EXCERPTED RECORDS.
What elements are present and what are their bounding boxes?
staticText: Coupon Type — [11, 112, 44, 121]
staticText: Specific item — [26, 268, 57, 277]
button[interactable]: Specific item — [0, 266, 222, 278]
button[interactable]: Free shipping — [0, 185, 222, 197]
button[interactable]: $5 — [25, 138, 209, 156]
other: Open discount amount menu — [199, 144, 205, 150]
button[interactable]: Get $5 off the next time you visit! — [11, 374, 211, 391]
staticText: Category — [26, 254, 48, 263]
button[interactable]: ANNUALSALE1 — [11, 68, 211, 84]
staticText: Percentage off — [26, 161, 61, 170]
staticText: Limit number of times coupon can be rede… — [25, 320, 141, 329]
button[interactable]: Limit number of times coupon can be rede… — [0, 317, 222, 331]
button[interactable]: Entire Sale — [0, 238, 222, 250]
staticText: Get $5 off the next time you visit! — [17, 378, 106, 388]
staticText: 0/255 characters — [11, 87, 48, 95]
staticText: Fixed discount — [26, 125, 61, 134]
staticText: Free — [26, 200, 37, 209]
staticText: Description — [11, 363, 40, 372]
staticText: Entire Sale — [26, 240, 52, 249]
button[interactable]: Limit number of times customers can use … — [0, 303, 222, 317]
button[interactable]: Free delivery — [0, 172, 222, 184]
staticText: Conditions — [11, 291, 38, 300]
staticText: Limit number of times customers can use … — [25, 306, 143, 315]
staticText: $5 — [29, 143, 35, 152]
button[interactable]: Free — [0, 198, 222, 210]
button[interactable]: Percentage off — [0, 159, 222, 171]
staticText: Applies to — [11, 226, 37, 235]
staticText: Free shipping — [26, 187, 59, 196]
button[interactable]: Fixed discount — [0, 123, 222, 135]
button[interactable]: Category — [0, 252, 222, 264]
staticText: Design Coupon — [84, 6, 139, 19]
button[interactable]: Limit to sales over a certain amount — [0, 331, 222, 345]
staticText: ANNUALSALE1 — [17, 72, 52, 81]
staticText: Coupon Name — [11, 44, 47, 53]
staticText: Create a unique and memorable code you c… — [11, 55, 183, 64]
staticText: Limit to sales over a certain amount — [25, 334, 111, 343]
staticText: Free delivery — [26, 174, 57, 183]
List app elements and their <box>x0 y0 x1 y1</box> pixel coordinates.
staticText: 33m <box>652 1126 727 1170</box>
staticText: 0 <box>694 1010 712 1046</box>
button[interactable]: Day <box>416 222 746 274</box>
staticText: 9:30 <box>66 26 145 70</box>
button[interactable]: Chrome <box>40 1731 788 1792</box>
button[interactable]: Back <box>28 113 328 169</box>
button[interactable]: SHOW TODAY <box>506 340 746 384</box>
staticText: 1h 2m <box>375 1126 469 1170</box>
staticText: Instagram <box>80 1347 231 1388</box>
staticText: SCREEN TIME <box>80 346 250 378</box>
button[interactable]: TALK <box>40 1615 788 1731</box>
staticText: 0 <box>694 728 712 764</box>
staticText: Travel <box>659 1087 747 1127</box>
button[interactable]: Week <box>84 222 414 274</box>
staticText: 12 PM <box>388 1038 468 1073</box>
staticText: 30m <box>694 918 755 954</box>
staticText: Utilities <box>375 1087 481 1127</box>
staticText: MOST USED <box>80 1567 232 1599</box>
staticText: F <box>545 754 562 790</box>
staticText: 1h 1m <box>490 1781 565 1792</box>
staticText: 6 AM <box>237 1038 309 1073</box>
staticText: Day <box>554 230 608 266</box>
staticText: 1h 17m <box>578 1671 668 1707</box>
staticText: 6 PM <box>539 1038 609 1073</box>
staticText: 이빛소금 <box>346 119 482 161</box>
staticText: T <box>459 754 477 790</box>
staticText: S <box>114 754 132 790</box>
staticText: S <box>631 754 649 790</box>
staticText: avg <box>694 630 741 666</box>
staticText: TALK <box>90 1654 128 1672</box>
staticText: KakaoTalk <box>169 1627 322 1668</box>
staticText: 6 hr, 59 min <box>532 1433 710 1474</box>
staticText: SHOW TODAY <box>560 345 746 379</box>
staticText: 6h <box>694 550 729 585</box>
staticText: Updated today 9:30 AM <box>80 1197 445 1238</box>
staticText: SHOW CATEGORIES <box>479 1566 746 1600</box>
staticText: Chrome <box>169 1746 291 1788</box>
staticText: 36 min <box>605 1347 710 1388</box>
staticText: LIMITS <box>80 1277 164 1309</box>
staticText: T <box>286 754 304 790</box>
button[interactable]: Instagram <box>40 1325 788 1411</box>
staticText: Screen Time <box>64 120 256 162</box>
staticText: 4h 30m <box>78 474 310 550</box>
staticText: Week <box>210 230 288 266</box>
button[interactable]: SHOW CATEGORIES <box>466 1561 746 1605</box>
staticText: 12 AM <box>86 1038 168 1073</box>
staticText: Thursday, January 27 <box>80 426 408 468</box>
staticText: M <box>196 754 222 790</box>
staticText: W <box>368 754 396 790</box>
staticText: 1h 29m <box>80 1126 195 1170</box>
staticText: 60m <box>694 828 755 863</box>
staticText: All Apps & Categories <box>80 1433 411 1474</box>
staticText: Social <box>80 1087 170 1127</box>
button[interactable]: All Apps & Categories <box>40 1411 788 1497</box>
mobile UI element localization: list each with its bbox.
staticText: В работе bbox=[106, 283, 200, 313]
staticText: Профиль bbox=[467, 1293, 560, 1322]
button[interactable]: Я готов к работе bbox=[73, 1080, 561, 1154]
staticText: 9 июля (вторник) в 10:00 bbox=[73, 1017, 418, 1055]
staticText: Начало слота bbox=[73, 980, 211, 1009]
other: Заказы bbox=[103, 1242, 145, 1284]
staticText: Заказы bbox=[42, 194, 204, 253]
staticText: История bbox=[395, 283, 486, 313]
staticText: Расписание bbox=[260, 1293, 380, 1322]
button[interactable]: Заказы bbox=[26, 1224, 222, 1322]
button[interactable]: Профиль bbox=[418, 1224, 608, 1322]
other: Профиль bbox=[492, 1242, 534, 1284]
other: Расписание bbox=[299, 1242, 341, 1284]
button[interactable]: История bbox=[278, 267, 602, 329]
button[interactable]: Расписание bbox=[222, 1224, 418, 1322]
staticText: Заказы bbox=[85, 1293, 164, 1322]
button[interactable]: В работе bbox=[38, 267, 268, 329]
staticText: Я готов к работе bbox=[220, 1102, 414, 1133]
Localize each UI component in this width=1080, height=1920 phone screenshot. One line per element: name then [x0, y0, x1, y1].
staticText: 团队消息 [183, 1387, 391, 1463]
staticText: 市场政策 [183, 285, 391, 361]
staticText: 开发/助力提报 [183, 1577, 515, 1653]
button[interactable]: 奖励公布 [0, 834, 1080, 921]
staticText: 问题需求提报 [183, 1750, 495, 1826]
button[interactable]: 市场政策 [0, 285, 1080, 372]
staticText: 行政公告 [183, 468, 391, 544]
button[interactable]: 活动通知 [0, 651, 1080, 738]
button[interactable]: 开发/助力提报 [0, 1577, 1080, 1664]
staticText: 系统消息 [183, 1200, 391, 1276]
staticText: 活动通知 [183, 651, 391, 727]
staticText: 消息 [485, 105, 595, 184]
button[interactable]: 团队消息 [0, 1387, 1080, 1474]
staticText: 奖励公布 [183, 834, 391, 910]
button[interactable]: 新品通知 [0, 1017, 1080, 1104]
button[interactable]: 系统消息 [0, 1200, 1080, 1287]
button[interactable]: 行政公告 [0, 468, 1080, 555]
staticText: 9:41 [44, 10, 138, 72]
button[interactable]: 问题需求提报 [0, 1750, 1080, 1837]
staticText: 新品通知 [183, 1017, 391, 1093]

TO DO. I'd like the records returned exactly as they were written, please.

SOLUTION FOR THIS EXERCISE.
What elements are present and what are their bounding boxes?
staticText: Coupon Type — [11, 112, 44, 121]
staticText: Specific item — [26, 268, 57, 277]
button[interactable]: Specific item — [0, 266, 222, 278]
button[interactable]: Free shipping — [0, 185, 222, 197]
button[interactable]: $5 — [25, 138, 209, 156]
other: Open discount amount menu — [199, 144, 205, 150]
button[interactable]: Get $5 off the next time you visit! — [11, 374, 211, 391]
staticText: Category — [26, 254, 48, 263]
button[interactable]: ANNUALSALE1 — [11, 68, 211, 84]
staticText: Percentage off — [26, 161, 61, 170]
staticText: Limit number of times coupon can be rede… — [25, 320, 141, 329]
button[interactable]: Limit number of times coupon can be rede… — [0, 317, 222, 331]
button[interactable]: Entire Sale — [0, 238, 222, 250]
staticText: Get $5 off the next time you visit! — [17, 378, 106, 388]
staticText: 0/255 characters — [11, 87, 48, 95]
staticText: Fixed discount — [26, 125, 61, 134]
staticText: Free — [26, 200, 37, 209]
staticText: Description — [11, 363, 40, 372]
staticText: Entire Sale — [26, 240, 52, 249]
button[interactable]: Limit number of times customers can use … — [0, 303, 222, 317]
button[interactable]: Free delivery — [0, 172, 222, 184]
staticText: Conditions — [11, 291, 38, 300]
staticText: Limit number of times customers can use … — [25, 306, 143, 315]
staticText: $5 — [29, 143, 35, 152]
button[interactable]: Free — [0, 198, 222, 210]
button[interactable]: Percentage off — [0, 159, 222, 171]
staticText: Applies to — [11, 226, 37, 235]
staticText: Free shipping — [26, 187, 59, 196]
button[interactable]: Fixed discount — [0, 123, 222, 135]
button[interactable]: Category — [0, 252, 222, 264]
staticText: Design Coupon — [84, 6, 139, 19]
button[interactable]: Limit to sales over a certain amount — [0, 331, 222, 345]
staticText: ANNUALSALE1 — [17, 72, 52, 81]
staticText: Coupon Name — [11, 44, 47, 53]
staticText: Create a unique and memorable code you c… — [11, 55, 183, 64]
staticText: Limit to sales over a certain amount — [25, 334, 111, 343]
staticText: Free delivery — [26, 174, 57, 183]
List app elements and their <box>x0 y0 x1 y1</box> pixel coordinates.
staticText: 33m <box>652 1126 727 1170</box>
staticText: 0 <box>694 1010 712 1046</box>
button[interactable]: Day <box>416 222 746 274</box>
staticText: 9:30 <box>66 26 145 70</box>
button[interactable]: Chrome <box>40 1731 788 1792</box>
button[interactable]: Back <box>28 113 328 169</box>
button[interactable]: SHOW TODAY <box>506 340 746 384</box>
staticText: 1h 2m <box>375 1126 469 1170</box>
staticText: Instagram <box>80 1347 231 1388</box>
staticText: SCREEN TIME <box>80 346 250 378</box>
button[interactable]: TALK <box>40 1615 788 1731</box>
staticText: 0 <box>694 728 712 764</box>
staticText: Travel <box>659 1087 747 1127</box>
button[interactable]: Week <box>84 222 414 274</box>
staticText: 12 PM <box>388 1038 468 1073</box>
staticText: 30m <box>694 918 755 954</box>
staticText: Utilities <box>375 1087 481 1127</box>
staticText: MOST USED <box>80 1567 232 1599</box>
staticText: F <box>545 754 562 790</box>
staticText: 1h 1m <box>490 1781 565 1792</box>
staticText: 6 AM <box>237 1038 309 1073</box>
staticText: Day <box>554 230 608 266</box>
staticText: 1h 17m <box>578 1671 668 1707</box>
staticText: 6 PM <box>539 1038 609 1073</box>
staticText: 이빛소금 <box>346 119 482 161</box>
staticText: T <box>459 754 477 790</box>
staticText: S <box>114 754 132 790</box>
staticText: S <box>631 754 649 790</box>
staticText: avg <box>694 630 741 666</box>
staticText: TALK <box>90 1654 128 1672</box>
staticText: KakaoTalk <box>169 1627 322 1668</box>
staticText: 6 hr, 59 min <box>532 1433 710 1474</box>
staticText: SHOW TODAY <box>560 345 746 379</box>
staticText: 6h <box>694 550 729 585</box>
staticText: Updated today 9:30 AM <box>80 1197 445 1238</box>
staticText: SHOW CATEGORIES <box>479 1566 746 1600</box>
staticText: Chrome <box>169 1746 291 1788</box>
staticText: 36 min <box>605 1347 710 1388</box>
staticText: LIMITS <box>80 1277 164 1309</box>
staticText: T <box>286 754 304 790</box>
button[interactable]: Instagram <box>40 1325 788 1411</box>
staticText: Screen Time <box>64 120 256 162</box>
staticText: 4h 30m <box>78 474 310 550</box>
staticText: Week <box>210 230 288 266</box>
button[interactable]: SHOW CATEGORIES <box>466 1561 746 1605</box>
staticText: 12 AM <box>86 1038 168 1073</box>
staticText: Thursday, January 27 <box>80 426 408 468</box>
staticText: M <box>196 754 222 790</box>
staticText: W <box>368 754 396 790</box>
staticText: 1h 29m <box>80 1126 195 1170</box>
staticText: 60m <box>694 828 755 863</box>
staticText: All Apps & Categories <box>80 1433 411 1474</box>
staticText: Social <box>80 1087 170 1127</box>
button[interactable]: All Apps & Categories <box>40 1411 788 1497</box>
mobile UI element localization: list each with its bbox.
staticText: В работе bbox=[106, 283, 200, 313]
staticText: Профиль bbox=[467, 1293, 560, 1322]
button[interactable]: Я готов к работе bbox=[73, 1080, 561, 1154]
staticText: 9 июля (вторник) в 10:00 bbox=[73, 1017, 418, 1055]
staticText: Начало слота bbox=[73, 980, 211, 1009]
other: Заказы bbox=[103, 1242, 145, 1284]
staticText: Заказы bbox=[42, 194, 204, 253]
staticText: История bbox=[395, 283, 486, 313]
staticText: Расписание bbox=[260, 1293, 380, 1322]
button[interactable]: Заказы bbox=[26, 1224, 222, 1322]
button[interactable]: Профиль bbox=[418, 1224, 608, 1322]
other: Профиль bbox=[492, 1242, 534, 1284]
other: Расписание bbox=[299, 1242, 341, 1284]
button[interactable]: История bbox=[278, 267, 602, 329]
button[interactable]: Расписание bbox=[222, 1224, 418, 1322]
staticText: Заказы bbox=[85, 1293, 164, 1322]
button[interactable]: В работе bbox=[38, 267, 268, 329]
staticText: Я готов к работе bbox=[220, 1102, 414, 1133]
Localize each UI component in this width=1080, height=1920 phone screenshot. One line per element: name then [x0, y0, x1, y1].
staticText: 团队消息 [183, 1387, 391, 1463]
staticText: 市场政策 [183, 285, 391, 361]
staticText: 开发/助力提报 [183, 1577, 515, 1653]
button[interactable]: 奖励公布 [0, 834, 1080, 921]
staticText: 问题需求提报 [183, 1750, 495, 1826]
button[interactable]: 市场政策 [0, 285, 1080, 372]
staticText: 行政公告 [183, 468, 391, 544]
button[interactable]: 活动通知 [0, 651, 1080, 738]
button[interactable]: 开发/助力提报 [0, 1577, 1080, 1664]
staticText: 系统消息 [183, 1200, 391, 1276]
staticText: 活动通知 [183, 651, 391, 727]
staticText: 消息 [485, 105, 595, 184]
button[interactable]: 团队消息 [0, 1387, 1080, 1474]
staticText: 奖励公布 [183, 834, 391, 910]
button[interactable]: 新品通知 [0, 1017, 1080, 1104]
button[interactable]: 系统消息 [0, 1200, 1080, 1287]
button[interactable]: 行政公告 [0, 468, 1080, 555]
staticText: 9:41 [44, 10, 138, 72]
button[interactable]: 问题需求提报 [0, 1750, 1080, 1837]
staticText: 新品通知 [183, 1017, 391, 1093]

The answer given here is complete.